Robust perfect adaptation in bacterial chemotaxis through integral feedback control

Abstract

Integral feedback control is a basic engineering strategy for ensuring that the output of a system robustly tracks its desired value independent of noise or variations in system parameters. In biological systems, it is common for the response to an extracellular stimulus to return to its prestimulus value even in the continued presence of the signal-a process termed adaptation or desensitization. Barkai, Alon, Surette, and Leibler have provided both theoretical and experimental evidence that the precision of adaptation in bacterial chemotaxis is robust to dramatic changes in the levels and kinetic rate constants of the constituent proteins in this signaling network [Alon, U., Surette, M. G., Barkai, N. & Leibler, S. (1998) Nature (London) 397, 168-171]. Here we propose that the robustness of perfect adaptation is the result of this system possessing the property of integral feedback control. Using techniques from control and dynamical systems theory, we demonstrate that integral control is structurally inherent in the Barkai-Leibler model and identify and characterize the key assumptions of the model. Most importantly, we argue that integral control in some form is necessary for a robust implementation of perfect adaptation. More generally, integral control may underlie the robustness of many homeostatic mechanisms.

Figure 1

Robust and nonrobust perfect adaptation. The dependence of steady-state system activity on total receptor concentration was calculated by using equilibrium analysis for three concentrations of chemoattractant: (i) L = 0 (solid), (ii) L = 1 μM (dashed), and (iii) L = 1 mM (dashed–dot). The filled circle indicates the value of total receptor used in the model. (a) Spiro model. The system activity is measured in terms of the concentration of CheY-P. The intersection of the three lines, which coincides with the filled circle, represents the value of total receptor at which perfect adaptation exists. (b) Barkai–Leibler model.

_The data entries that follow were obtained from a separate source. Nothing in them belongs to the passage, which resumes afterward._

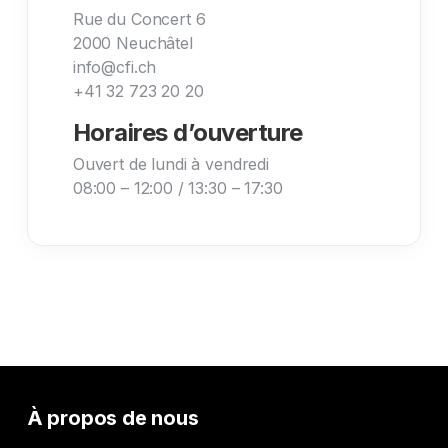
Rue du Concert 6
2000 Neuchâtel
info@cfi.ch
+41 32 723 20 20
Horaires d’ouverture
Ouvert de lundi à vendredi
08:00 – 12:00 / 13:30 – 17:30
À propos de nous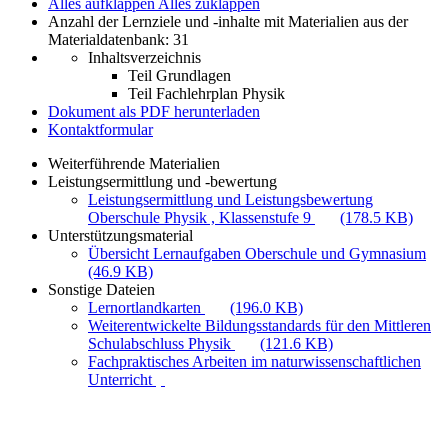
Alles aufklappen
Alles zuklappen
Anzahl der Lernziele und -inhalte mit Materialien aus der
Materialdatenbank: 31
Inhaltsverzeichnis
Teil Grundlagen
Teil Fachlehrplan Physik
Dokument als PDF herunterladen
Kontaktformular
Weiterführende Materialien
Leistungsermittlung und -bewertung
Leistungsermittlung und Leistungsbewertung
Oberschule Physik , Klassenstufe 9
(178.5 KB)
Unterstützungsmaterial
Übersicht Lernaufgaben Oberschule und Gymnasium
(46.9 KB)
Sonstige Dateien
Lernortlandkarten
(196.0 KB)
Weiterentwickelte Bildungsstandards für den Mittleren
Schulabschluss Physik
(121.6 KB)
Fachpraktisches Arbeiten im naturwissenschaftlichen
Unterricht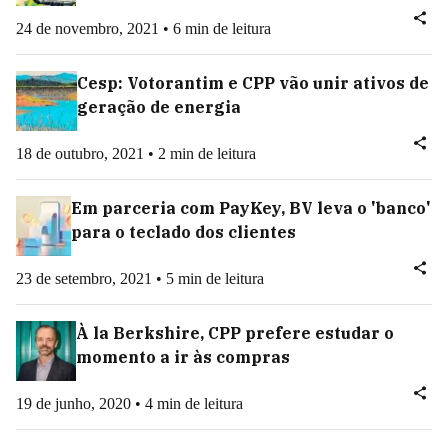
24 de novembro, 2021 • 6 min de leitura
Cesp: Votorantim e CPP vão unir ativos de
geração de energia
18 de outubro, 2021 • 2 min de leitura
Em parceria com PayKey, BV leva o 'banco'
para o teclado dos clientes
23 de setembro, 2021 • 5 min de leitura
À la Berkshire, CPP prefere estudar o
momento a ir às compras
19 de junho, 2020 • 4 min de leitura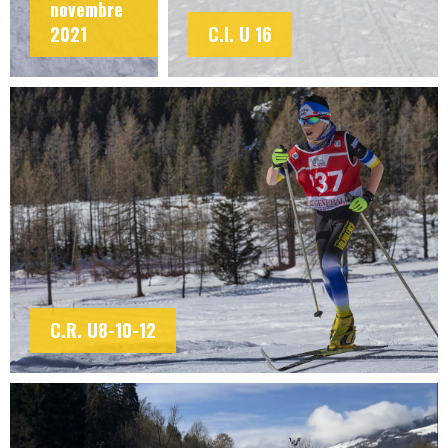
novembre
2021
C.I. U 16
C.R. U8-10-12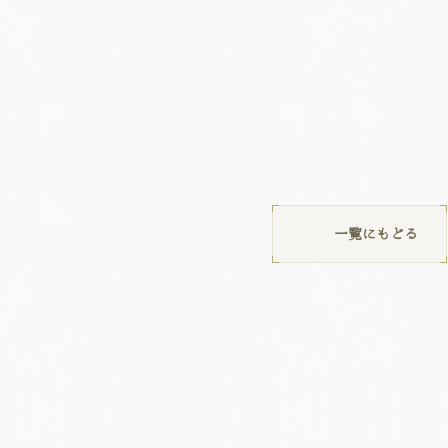
一覧にもどる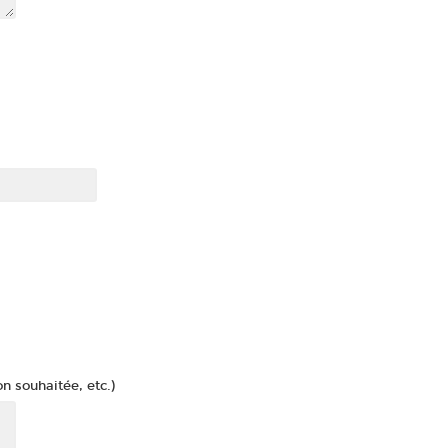
n souhaitée, etc.)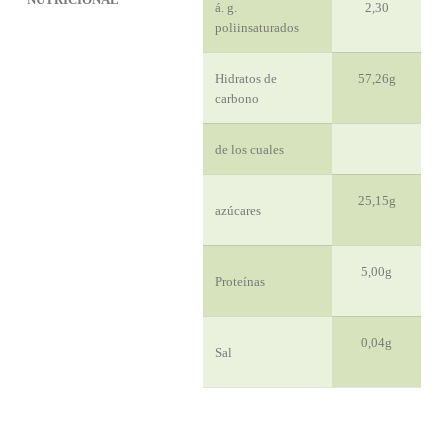
á. g.
2,30
poliinsaturados
Hidratos de
57,26g
carbono
de los cuales
25,15g
azúcares
5,00g
Proteínas
0,04g
Sal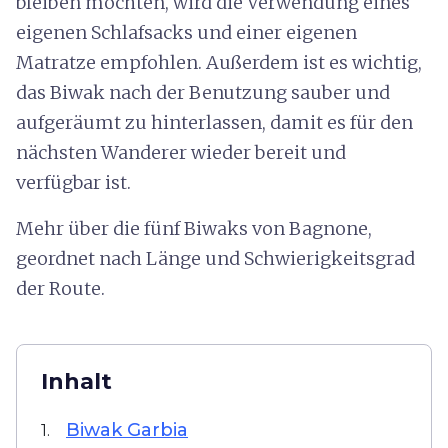
bleiben möchten, wird die Verwendung eines
eigenen Schlafsacks und einer eigenen
Matratze empfohlen. Außerdem ist es wichtig,
das Biwak nach der Benutzung sauber und
aufgeräumt zu hinterlassen, damit es für den
nächsten Wanderer wieder bereit und
verfügbar ist.
Mehr über die fünf Biwaks von Bagnone,
geordnet nach Länge und Schwierigkeitsgrad
der Route.
Inhalt
Biwak Garbia
1.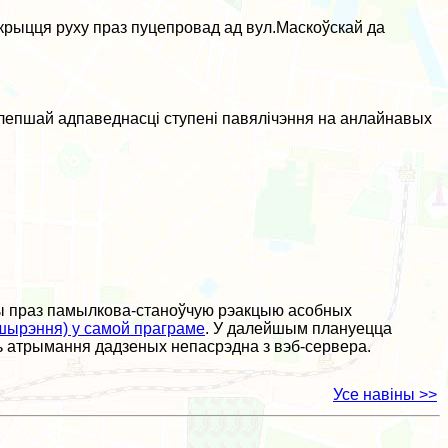
закрыцця руху праз пуцепровад ад вул.Маскоўскай да
я лепшай адпаведнасці ступені павялічэння на анлайнавых
емы праз памылкова-станоўчую рэакцыю асобных
ашырэння) у самой праграме
. У далейшым плануецца
ь атрымання дадзеных непасрэдна з вэб-сервера.
Усе навіны >>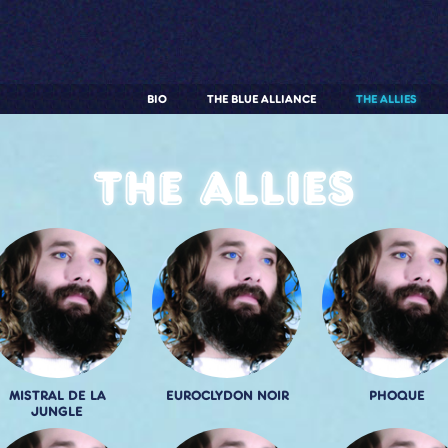
BIO
THE BLUE ALLIANCE
THE ALLIES
The allies
MISTRAL DE LA
EUROCLYDON NOIR
PHOQUE
JUNGLE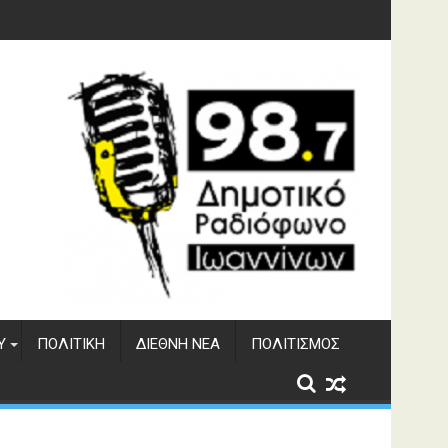
 του ΔΣΕ
Υ
ΠΟΛΙΤΙΚΉ
ΔΙΕΘΝΉ ΝΈΑ
ΠΟΛΙΤΙΣΜΌΣ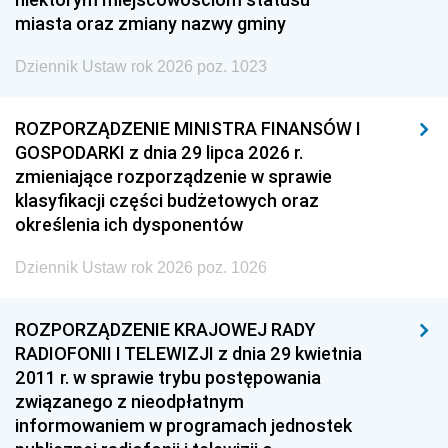
miasta oraz zmiany nazwy gminy
Dziennik Ustaw rok 2026 poz. 1023
ROZPORZĄDZENIE MINISTRA FINANSÓW I
GOSPODARKI z dnia 29 lipca 2026 r.
zmieniające rozporządzenie w sprawie
klasyfikacji części budżetowych oraz
określenia ich dysponentów
Dziennik Ustaw rok 2026 poz. 1026
ROZPORZĄDZENIE KRAJOWEJ RADY
RADIOFONII I TELEWIZJI z dnia 29 kwietnia
2011 r. w sprawie trybu postępowania
związanego z nieodpłatnym
informowaniem w programach jednostek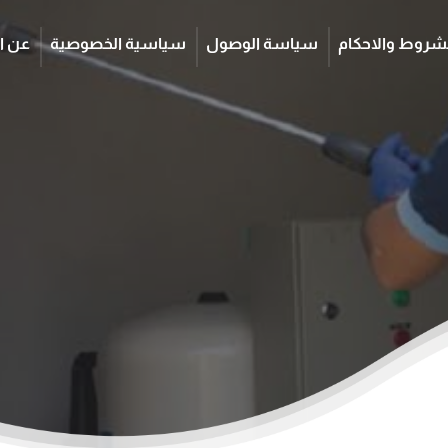
شروط والاحكام
سياسة الوصول
سياسية الخصوصية
عن ا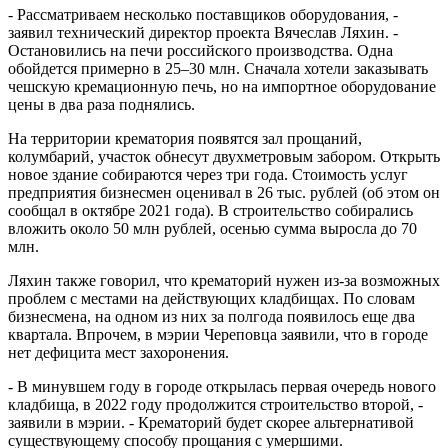
- Рассматриваем несколько поставщиков оборудования, -
заявил технический директор проекта Вячеслав Ляхин. -
Остановились на печи российского производства. Одна
обойдется примерно в 25–30 млн. Сначала хотели заказывать
чешскую кремационную печь, но на импортное оборудование
цены в два раза поднялись.
На территории крематория появятся зал прощаний,
колумбарий, участок обнесут двухметровым забором. Открыть
новое здание собираются через три года. Стоимость услуг
предприятия бизнесмен оценивал в 26 тыс. рублей (об этом он
сообщал в октябре 2021 года). В строительство собирались
вложить около 50 млн рублей, осенью сумма выросла до 70
млн.
Ляхин также говорил, что крематорий нужен из-за возможных
проблем с местами на действующих кладбищах. По словам
бизнесмена, на одном из них за полгода появилось еще два
квартала. Впрочем, в мэрии Череповца заявили, что в городе
нет дефицита мест захоронения.
- В минувшем году в городе открылась первая очередь нового
кладбища, в 2022 году продолжится строительство второй, -
заявили в мэрии. - Крематорий будет скорее альтернативой
существующему способу прощания с умершими.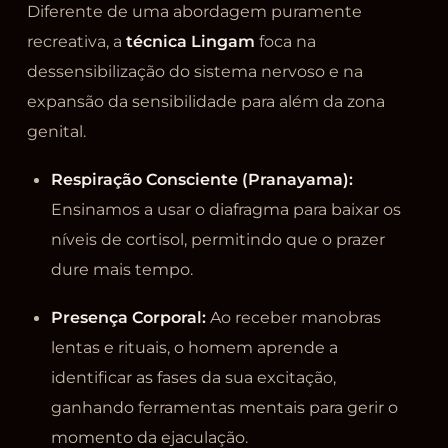
Diferente de uma abordagem puramente
recreativa, a
técnica Lingam
foca na
dessensibilização do sistema nervoso e na
expansão da sensibilidade para além da zona
genital.
Respiração Consciente (Pranayama):
Ensinamos a usar o diafragma para baixar os
níveis de cortisol, permitindo que o prazer
dure mais tempo.
Presença Corporal:
Ao receber manobras
lentas e rituais, o homem aprende a
identificar as fases da sua excitação,
ganhando ferramentas mentais para gerir o
momento da ejaculação.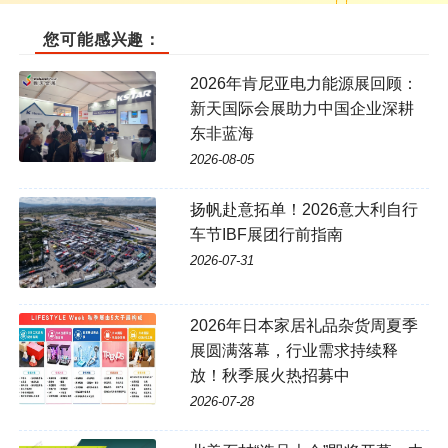
您可能感兴趣：
2026年肯尼亚电力能源展回顾：
新天国际会展助力中国企业深耕
东非蓝海
2026-08-05
扬帆赴意拓单！2026意大利自行
车节IBF展团行前指南
2026-07-31
2026年日本家居礼品杂货周夏季
展圆满落幕，行业需求持续释
放！秋季展火热招募中
2026-07-28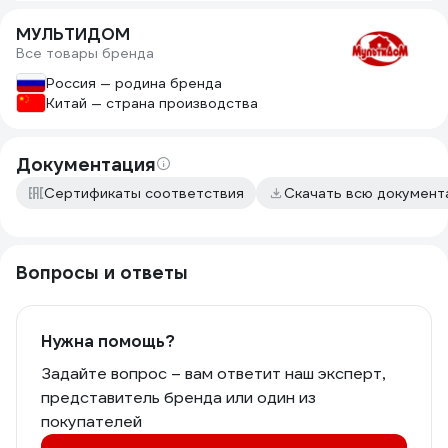
МУЛЬТИДОМ
Все товары бренда
Россия — родина бренда
Китай — страна производства
Документация
Сертификаты соответствия
Скачать всю докумен
Вопросы и ответы
Нужна помощь?
Задайте вопрос – вам ответит наш эксперт,
представитель бренда или один из
покупателей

The system activity is measured in terms of the concentration of active receptor complexes. The three lines completely overlap. These plots were performed by using the program xppaut (34, 35).

Figure 2

A block diagram of integral feedback control. The variable u is the input for a process with gain k. The difference between the actual output y₁ and the steady-state output y₀ represents the normalized output or error, y. Integral control arises through the feedback loop in which the time integral of y, x, is fed back into the system. As a result, we have ẋ = y and y = 0 at steady-state for all u. In the Barkai–Leibler model of the bacterial chemotaxis signaling system, the chemoattractant is the input, receptor activity is the output, and −x approximates the methylation level of the receptors.

Figure 3

Robust regulation of the steady-state level of a pathway component. In this hypothetical biochemical pathway, the level of the component Y is maintained at a constant steady-state level by an integral feedback loop mediated by the regulator molecule A and the enzymes that produce and remove A, E₃ and E₄. Both the upstream molecules (X_i) and enzymes (E₁ⁱ) and the downstream molecules (Z_i) and enzymes (E₂ⁱ) do not influence the steady-state concentration of Y, Y₀, assuming that the system is stable. The equation for Y₀ was derived by using Michaelis–Menten kinetics and the assumption that E₄ is operating at saturation. V_max³ and V_max⁴ are the maximal velocities, and K_m³ and K_m⁴ are the Michaelis constants for E₃ and E₄.